-- The input follows --

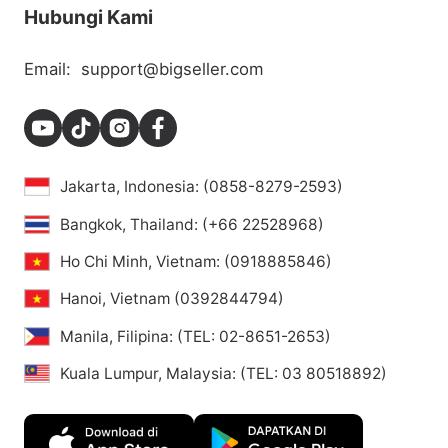
Hubungi Kami
Email:
support@bigseller.com
Jakarta, Indonesia: (0858-8279-2593)
Bangkok, Thailand: (+66 22528968)
Ho Chi Minh, Vietnam: (0918885846)
Hanoi, Vietnam (0392844794)
Manila, Filipina: (TEL: 02-8651-2653)
Kuala Lumpur, Malaysia: (TEL: 03 80518892)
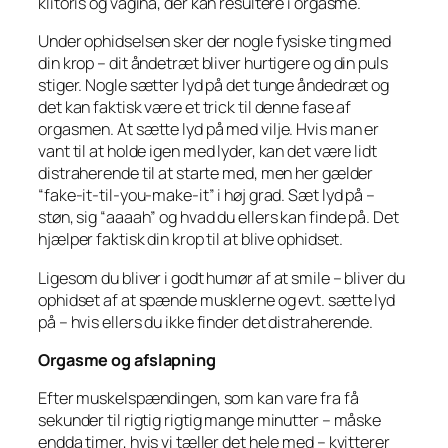
klitoris og vagina, der kan resultere i orgasme.
Under ophidselsen sker der nogle fysiske ting med
din krop – dit åndetræt bliver hurtigere og din puls
stiger. Nogle sætter lyd på det tunge åndedræt og
det kan faktisk være et trick til denne fase af
orgasmen. At sætte lyd på med vilje. Hvis man er
vant til at holde igen med lyder, kan det være lidt
distraherende til at starte med, men her gælder
“fake-it-til-you-make-it” i høj grad. Sæt lyd på –
støn, sig “aaaah” og hvad du ellers kan finde på. Det
hjælper faktisk din krop til at blive ophidset.
Ligesom du bliver i godt humør af at smile – bliver du
ophidset af at spænde musklerne og evt. sætte lyd
på – hvis ellers du ikke finder det distraherende.
Orgasme og afslapning
Efter muskelspændingen, som kan vare fra få
sekunder til rigtig rigtig mange minutter – måske
endda timer, hvis vi tæller det hele med – kvitterer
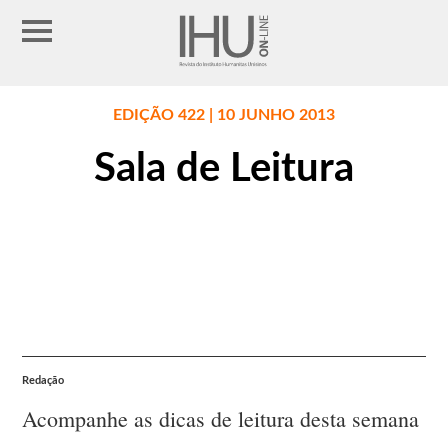
EDIÇÃO 422 | 10 JUNHO 2013
Sala de Leitura
Redação
Acompanhe as dicas de leitura desta semana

-- The input concluded --

- _To do_
Repeat only what lies between the start of the data and the end of the line containing "Orgasme og afslapning", exactly, with pictures left out.

- _Finished task_
Hubungi Kami
Email:
support@bigseller.com
Jakarta, Indonesia: (0858-8279-2593)
Bangkok, Thailand: (+66 22528968)
Ho Chi Minh, Vietnam: (0918885846)
Hanoi, Vietnam (0392844794)
Manila, Filipina: (TEL: 02-8651-2653)
Kuala Lumpur, Malaysia: (TEL: 03 80518892)
klitoris og vagina, der kan resultere i orgasme.
Under ophidselsen sker der nogle fysiske ting med
din krop – dit åndetræt bliver hurtigere og din puls
stiger. Nogle sætter lyd på det tunge åndedræt og
det kan faktisk være et trick til denne fase af
orgasmen. At sætte lyd på med vilje. Hvis man er
vant til at holde igen med lyder, kan det være lidt
distraherende til at starte med, men her gælder
“fake-it-til-you-make-it” i høj grad. Sæt lyd på –
støn, sig “aaaah” og hvad du ellers kan finde på. Det
hjælper faktisk din krop til at blive ophidset.
Ligesom du bliver i godt humør af at smile – bliver du
ophidset af at spænde musklerne og evt. sætte lyd
på – hvis ellers du ikke finder det distraherende.
Orgasme og afslapning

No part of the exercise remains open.